--- START ---

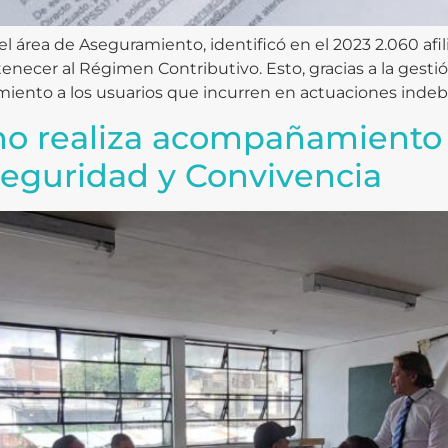
el área de Aseguramiento, identificó en el 2023 2.060 af
necer al Régimen Contributivo. Esto, gracias a la gestió
miento a los usuarios que incurren en actuaciones indeb
no realiza acompañamiento a
Seguridad y Convivencia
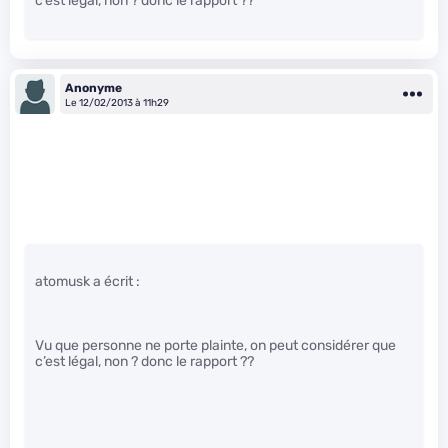
c’est légal, non ? donc le rapport ??
Anonyme
Le 12/02/2013 à 11h29
atomusk a écrit :
Vu que personne ne porte plainte, on peut considérer que
c’est légal, non ? donc le rapport ??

--- END ---

Set all of the records down once more, letter for letter, with the images removed.

RESPONSE BOX:
el área de Aseguramiento, identificó en el 2023 2.060 af
necer al Régimen Contributivo. Esto, gracias a la gestió
miento a los usuarios que incurren en actuaciones indeb
no realiza acompañamiento a
Seguridad y Convivencia
c’est légal, non ? donc le rapport ??
Anonyme
Le 12/02/2013 à 11h29
atomusk a écrit :
Vu que personne ne porte plainte, on peut considérer que
c’est légal, non ? donc le rapport ??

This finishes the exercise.